For companies with business-to-business accounts, the Rule is a bit ambiguous with respect to the second category of “covered account.” The second kind of “covered account” includes “any other account that a financial institution or creditor offers or maintains for which there is a reasonably foreseeable risk to customers, or to the safety and soundness of the financial institution or creditor, from identity theft, including financial, operational, compliance, reputation or litigation risks.” The only examples offered to date by the FTC, as to the types of accounts this second category of “covered accounts” would include, are small business accounts, sole-proprietorship accounts or single-transaction consumer accounts that may be vulnerable to identity theft.

 

Thus, unfortunately, although the Rule is clear that “covered accounts” certainly means all consumer (i.e., personal) accounts, we are left with little guidance as to whether business-to-business accounts (which are not consumer accounts or personal in nature) would necessarily be considered “covered accounts.” The only guidance given by the FTC to date is that such business accounts may be covered only if the risk of identity theft is “reasonably foreseeable,” and the FTC has not provided any further guidance as to what this “reasonably foreseeable” standard may mean.

 

Additional guidance may be forthcoming.
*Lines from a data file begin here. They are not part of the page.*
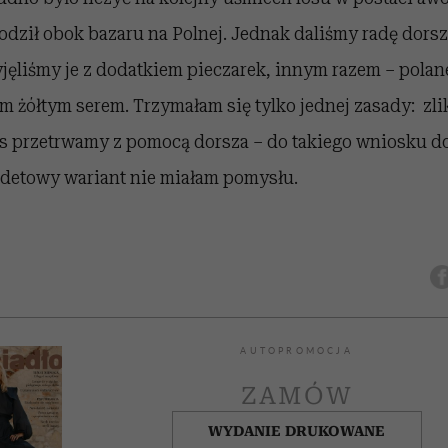
dził obok bazaru na Polnej. Jednak daliśmy radę dorszo
jęliśmy je z dodatkiem pieczarek, innym razem – polan
ym żółtym serem. Trzymałam się tylko jednej zasady: z
ys przetrwamy z pomocą dorsza – do takiego wniosku do
izdetowy wariant nie miałam pomysłu.
AUTOPROMOCJA
ZAMÓW
WYDANIE DRUKOWANE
On July 29, a mere three days before the Red Flags Rule was to become effective, the FTC announced that it was delaying enforcement of the Rule until November 1, 2009. This delay follows previous delays announced in October 2008 and May 2009, so we are now operating under the fourth consecutive compliance date for this rule. The FTC press release announcing the most recent delay is available here. The FTC has also announced that it would soon release additional educational tools pertaining to the Red Flags Rule, and we are hopeful that these additional tools will shed some light on the application of the Rule to business-to-business accounts. Many of the FTC’s existing educational tools are available at the FTC Red Flags Web site.